Migratory Snow Geese Use Midwestern ‘Buffet’ to Damage Arctic Breeding Area

University of Missouri graduate student Drew Fowler is studying why the snow goose hunting regulations aren’t having a strong effect on the birds’ massive population. He shaves the plumage off the geese before taking samples to test fat and protein storage in the animal.

Kristofor Husted/Harvest Public Media

University of Missouri graduate student Drew Fowler is studying why the snow goose hunting regulations aren’t having a strong effect on the birds’ massive population.

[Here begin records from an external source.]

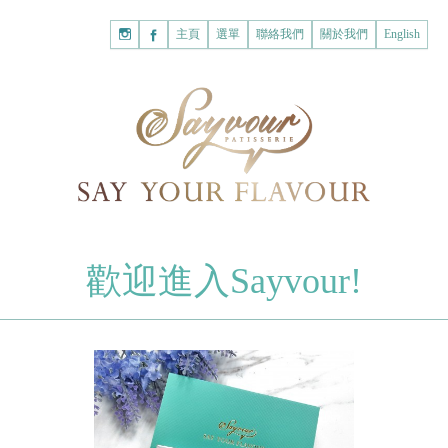
主頁
購
主頁
選單
聯絡我們
關於我們
English
物
已註冊客戶
車
我的賬戶
登入Savyour
什
忘記密碼
登入Savyour
麼
都
註冊新賬戶
沒
有。
註冊新賬戶
朱古力
歡迎進入Sayvour!
字母朱古力
註冊新賬戶
片裝朱古力
甜心朱古力
糕餅
曲奇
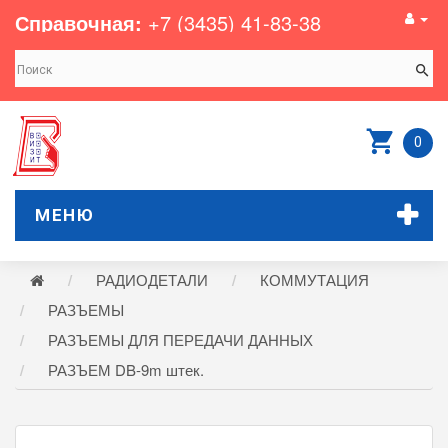
Справочная:
+7 (3435) 41-83-38
0
МЕНЮ
РАДИОДЕТАЛИ
КОММУТАЦИЯ
РАЗЪЕМЫ
РАЗЪЕМЫ ДЛЯ ПЕРЕДАЧИ ДАННЫХ
РАЗЪЕМ DB-9m штек.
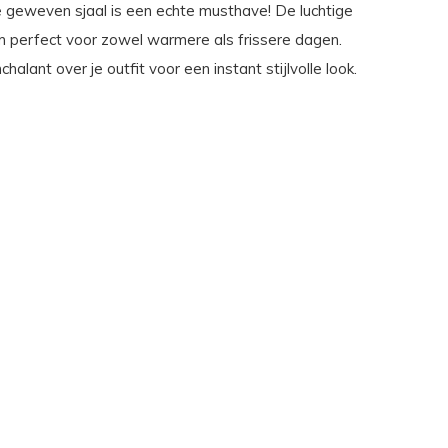
geweven sjaal is een echte musthave! De luchtige
m perfect voor zowel warmere als frissere dagen.
halant over je outfit voor een instant stijlvolle look.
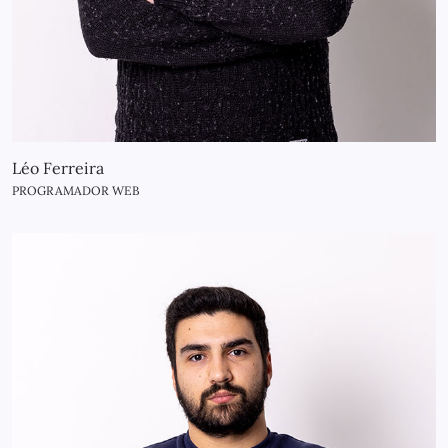
Léo Ferreira
PROGRAMADOR WEB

He shaves the plumage off the geese before taking samples to test fat and protein storage in the animal.

The big flocks of snow geese flying over the Midwest each spring and fall may make for a pretty picture, but the booming population of those fluffy, noisy, white birds is creating an environmental disaster in Canada. And it’s partially thanks to decisions made by Midwest farmers.

“The birds have grown exponentially, almost now to a concern that they’re causing destruction to their tundra breeding grounds,” said Drew Fowler, a doctoral student at the University of Missouri.

Snow geese are migratory. They spend spring and summer in chilly Canada to breed and overwinter in the Gulf Coast marshlands munching on wetland plants. The grueling round trip to Florida, Louisiana or Arkansas can be more than 5,000 miles in total. In the past, the migration claimed the lives of unfit geese.

“But now that agriculture exists in the form of rice, in the form of winter wheat, and corn as you move anywhere further north of Arkansas, it’s allowed these birds — instead of taking a long leap-type migration — to make a stepping-stone-type migration,“ Fowler said.

Over the last few decades, Midwest farmers have plowed up prairies to plant corn and wheat. Now the Midwest flyway back to Canada is like one long buffet line for snow geese filled with grain leftover from harvest, resulting in an explosion in the snow goose population. In the 1960s, there was an estimated 800,000 geese. Today the estimates put the number upwards of 13 million.

The goose buffet line now extends further into Nebraska, where there’s even been a westward shift in the birds’ migration pattern, according to Mark Vrtiska, waterfowl program manager with Nebraska Game and Parks Commission.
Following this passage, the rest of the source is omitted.